Le retour allait s’avérer encore plus éprouvant. Le tuyau dans lequel il se trouvait était trop étroit pour effectuer un demi-tour et il dut à nouveau se démener comme un lombric, pour reculer cette fois. Il sentit dans les premiers moments la substance pâteuse qui n’avait pas encore pris s’étaler contre le bas de son dos. Et quand il passa enfin le visage à la hauteur de la matière en question, le nez à quelques centimètres au-dessus, il remercia la vapeur de ne pas s’être totalement estompée et de ne pas voir ce qu’il sentait.
Une fois rejoint le tube plus large il put opérer une manœuvre de retournement qui aurait pu être une agréable détente de ses articulations et de ses muscles si dans le mouvement il ne s’était pas retrouvé à un moment la joue collée contre son bas du dos, la substance poisseuse et malodorante comme seule séparation entre les deux bouts de peau.
C’est une heure plus tard, presque deux après le départ du contorsionniste, que l’agent Johns, qui attendait à son point de départ, le vit réapparaître. Ou plutôt le vit tomber comme une masse depuis la trappe d’aération sur le sol. Ce n’était plus qu’un amas de chaire tremblotante et sanglotante, couverte de sueur et de matières fécales, perclus de crampes.
Voulant dans un premier temps s’assurer que la mission était un succès auprès de l’intéressé, il se ravisa après s’être approché de trop près pour son odorat.
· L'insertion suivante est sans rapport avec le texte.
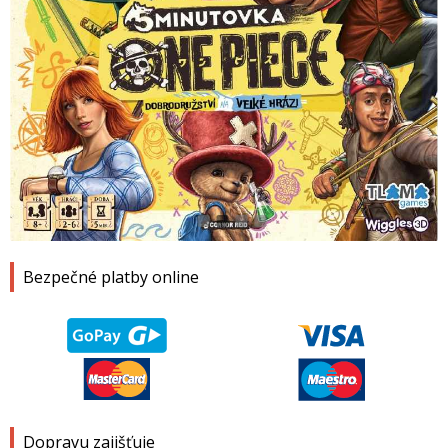
1
2
3
4
Bezpečné platby online
Dopravu zajišťuje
Il décida donc de remettre le debriefing aux premiers instants qui suivraient sa douche et ordonna à un militaire de faction d’aller chercher une couverture pour couvrir le pauvre forain et un brancard afin de l’évacuer vers la salle de bain la plus proche.


Épilogue – Où le héros retourne à des flatulences insignifiantes

Même quand les infos du projet Manhattan furent déclassifiées, l’incident de la fuite n’était dans aucun des documents ; et parmi toutes les personnes impliquées dans l’opération, si l’on trouvait bien l’ensemble des employés du laboratoire et même l’agent Johns, aucune mention n’était faite de Buster Wyler.
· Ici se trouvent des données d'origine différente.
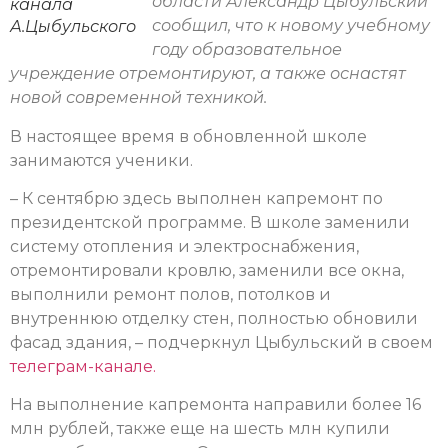
области Александр Цыбульский
канала
сообщил, что к новому учебному
А.Цыбульского
году образовательное
учреждение отремонтируют, а также оснастят
новой современной техникой.
В настоящее время в обновленной школе
занимаются ученики.
– К сентябрю здесь выполнен капремонт по
президентской программе. В школе заменили
систему отопления и электроснабжения,
отремонтировали кровлю, заменили все окна,
выполнили ремонт полов, потолков и
внутреннюю отделку стен, полностью обновили
фасад здания, – подчеркнул Цыбульский в своем
телеграм-канале.
На выполнение капремонта направили более 16
млн рублей, также еще на шесть млн купили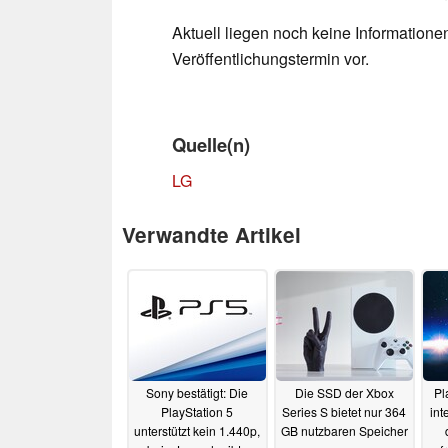
Aktuell liegen noch keine Information
Veröffentlichungstermin vor.
Quelle(n)
LG
Verwandte Artikel
Sony bestätigt: Die
Die SSD der Xbox
Pl
PlayStation 5
Series S bietet nur 364
int
unterstützt kein 1.440p,
GB nutzbaren Speicher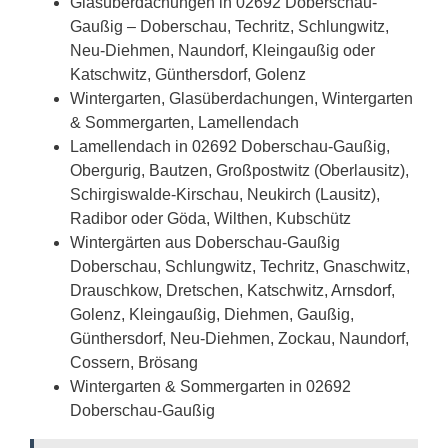
Glasüberdachungen in 02692 Doberschau-
Gaußig – Doberschau, Techritz, Schlungwitz,
Neu-Diehmen, Naundorf, Kleingaußig oder
Katschwitz, Günthersdorf, Golenz
Wintergarten, Glasüberdachungen, Wintergarten
& Sommergarten, Lamellendach
Lamellendach in 02692 Doberschau-Gaußig,
Obergurig, Bautzen, Großpostwitz (Oberlausitz),
Schirgiswalde-Kirschau, Neukirch (Lausitz),
Radibor oder Göda, Wilthen, Kubschütz
Wintergärten aus Doberschau-Gaußig
Doberschau, Schlungwitz, Techritz, Gnaschwitz,
Drauschkow, Dretschen, Katschwitz,
Arnsdorf
,
Golenz, Kleingaußig, Diehmen, Gaußig,
Günthersdorf, Neu-Diehmen, Zockau, Naundorf,
Cossern, Brösang
Wintergarten & Sommergarten in 02692
Doberschau-Gaußig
Le héros qui avait, par ses contorsions, changé le cours de l’histoire était donc resté anonyme jusqu’à sa mort et à toujours. Mort qui avait été douloureuse et précoce. Une dizaine d’année après la fin de la guerre, un cancer du côlon s’était déclaré et il avait dû abandonner sa carrière. Sans couverture sociale, et oublié de tous les registres officiels, il avait souffert plusieurs mois dans le dénuement le plus total avant de trépasser.
Tout le monde avait bien vite oublié le héros qu’était Buster, mais le souvenir de l’homme qui pétait plus haut que son cul resta vif dans le domaine du spectacle. Il avait produit un spectacle qui resterait mémorable pour tous ceux, petits et grands, qui avaient eu la chance d’y assister. Une fierté que le contorsionniste avait gardée jusqu’à la fin et qui pour lui avait finalement le plus de valeur, car peu importe d’être un héros dont les pets sauvent le Monde quand on peut être un artiste et une inspiration, même au travers de flatulences insignifiantes.